I Pet Shop Boys, tanto camp quanto chiaroscurali e minimali, entrano in scena nella seconda metà degli anni ’80, quando il pop glamour e/o elettronico sta tramontando in Gran Bretagna. Le loro influenze sono numerose e profondamente sentite, dall’house all’hip hop alla disco (newyorkese e italiana soprattutto). Fanno synth pop, ma non solo. Il loro è pop e al tempo stesso un discorso sul Pop. Similmente a XTC, Momus e altri nomi meno fortunati, sperimentano un approccio al genere del tutto postmoderno. Il giornalista musicale Neil Tennant (voce, chitarre e tastiere) e lo studente Chris Lowe (tastiere, sintetizzatore e programmazione digitale) si incontrano nel 1981, ma solo nell’83 entrano nell’orbita di Bobby Orlando, storico produttore gay disco e pioniere dell’Hi-NRG. Se ne allontanano quando, nell’85, firmano con la EMI.

Se il loro sound è caratterizzato da una sorta di rivisitazione di detriti della disco e del pop in genere, il canto di Tennant, per quanto appassionato, possiede una sottile algidità che lo accomuna a un post punk stile Factory.
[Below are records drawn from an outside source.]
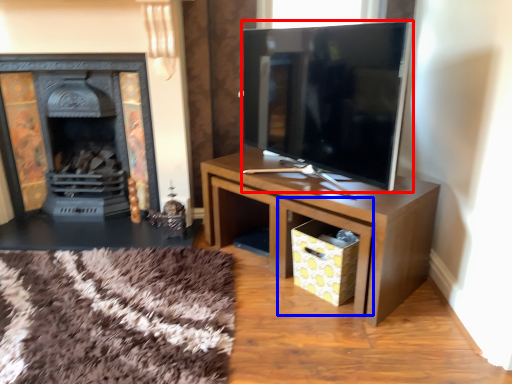 Question: Among these objects, which one is farthest to the camera, television (highlighted by a red box) or drawer (highlighted by a blue box)?

Choices:
 (A) television
 (B) drawer

Answer: (B) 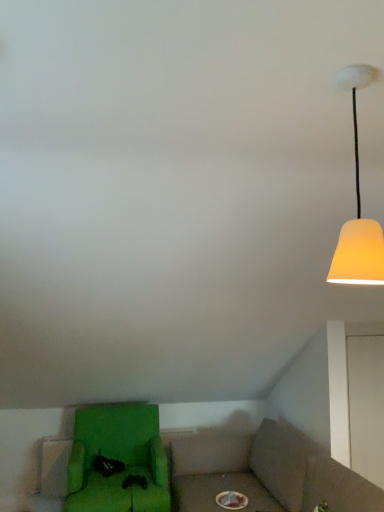 Find the location of a particular element. green fabric chair at lower left is located at coordinates (118, 460).

What do you see at coordinates (118, 460) in the screenshot?
I see `green fabric chair at lower left` at bounding box center [118, 460].

In order to click on matte yellow lampshade at upper right in this screenshot , I will do `click(358, 208)`.

What is the approximate width of matte yellow lampshade at upper right?

It is 7.04 inches.

What do you see at coordinates (358, 208) in the screenshot? The image size is (384, 512). I see `matte yellow lampshade at upper right` at bounding box center [358, 208].

This screenshot has height=512, width=384. Identify the location of green fabric chair at lower left. (118, 460).

Is matte yellow lampshade at upper right to the right of green fabric chair at lower left from the viewer's perspective?

Indeed, matte yellow lampshade at upper right is positioned on the right side of green fabric chair at lower left.

Which object is further away from the camera, matte yellow lampshade at upper right or green fabric chair at lower left?

green fabric chair at lower left is more distant.

Considering the positions of points (355, 106) and (152, 505), is point (355, 106) closer to camera compared to point (152, 505)?

That is True.

From the image's perspective, does matte yellow lampshade at upper right appear lower than green fabric chair at lower left?

No, from the image's perspective, matte yellow lampshade at upper right is not beneath green fabric chair at lower left.

From a real-world perspective, which is physically above, matte yellow lampshade at upper right or green fabric chair at lower left?

In real-world perspective, matte yellow lampshade at upper right is above.

Considering the sizes of objects matte yellow lampshade at upper right and green fabric chair at lower left in the image provided, who is thinner, matte yellow lampshade at upper right or green fabric chair at lower left?

matte yellow lampshade at upper right.

Considering the sizes of matte yellow lampshade at upper right and green fabric chair at lower left in the image, is matte yellow lampshade at upper right taller or shorter than green fabric chair at lower left?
Le sue liriche, ispirate al Rap, sono tra le più Kinksiane di sempre nell’intento di descrivere con tragica ironia la Londra del Thatcherismo nella vita dei tutti i giorni, ma sono anche attraversate da riferimenti improvvisi a un altrove culturale sempre incombente.
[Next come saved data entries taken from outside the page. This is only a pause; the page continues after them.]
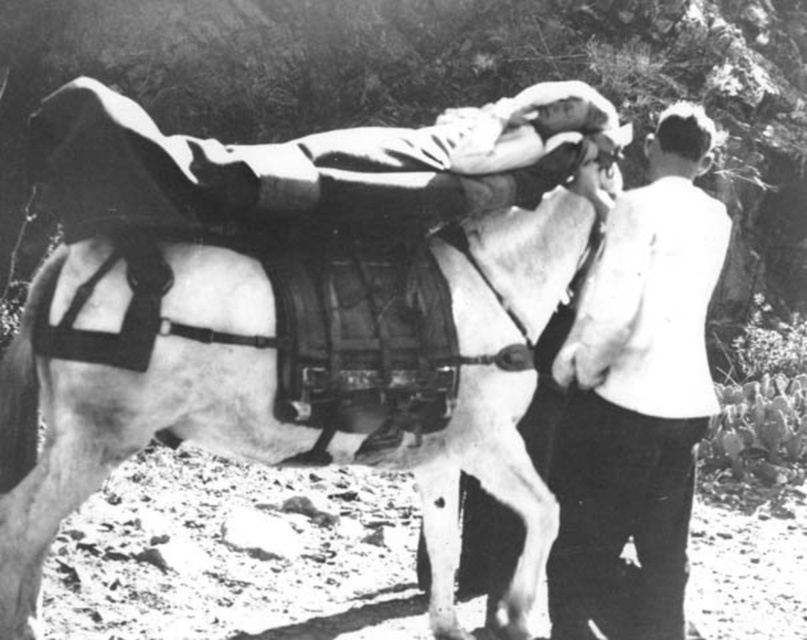 Question: Which object appears farthest from the camera in this image?

Choices:
 (A) white matte horse at center
 (B) smooth white shirt at right

Answer: (B)

Question: Which point is farther to the camera?

Choices:
 (A) (688, 376)
 (B) (3, 547)

Answer: (A)

Question: Can you confirm if white matte horse at center is positioned below smooth white shirt at right?

Choices:
 (A) no
 (B) yes

Answer: (A)

Question: Does white matte horse at center appear over smooth white shirt at right?

Choices:
 (A) no
 (B) yes

Answer: (B)

Question: Can you confirm if white matte horse at center is wider than smooth white shirt at right?

Choices:
 (A) no
 (B) yes

Answer: (B)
L’esordio Please (’86), pur nel suo lirismo e nella sua voracità citazionista possiede ancora un magnetico gelo wave, ma il successivo Actually (’87) ne perfeziona le intuizioni elettroniche e morriconiane (It Couldn’t Happen Here è scritta insieme allo stesso Morricone) in un contesto meno avventuroso. Introspective (’88) è una raccolta di sei lunghi mix che in buona parte vengono editati per diventare singoli, un’inversione geniale del processo di remix. Per Behaviour (’90), i due scelgono di usare solo strumenti elettronici analogici e di escludere il sampling, ingaggiando un frequentatore di Giorgio Moroder, Harold Faltermeyer, alla produzione per rielaborare il sound eurodisco dei ’70. La sottigliezza quasi ambient di suoni e arrangiamenti e la maturità dei testi fanno forse dell’album il loro capolavoro. I successivi Very (’93) Bilingual (’96), concludono il loro periodo d’oro. In seguito il duo piomberà in un buio di creatività e vendite che durerà anni. I sei album qui discussi sono stati rilasciati dalla EMI/Parlophone in versione «Further Listening», cioè con un cd bonus contenente remix, demo, b side e rarità varie.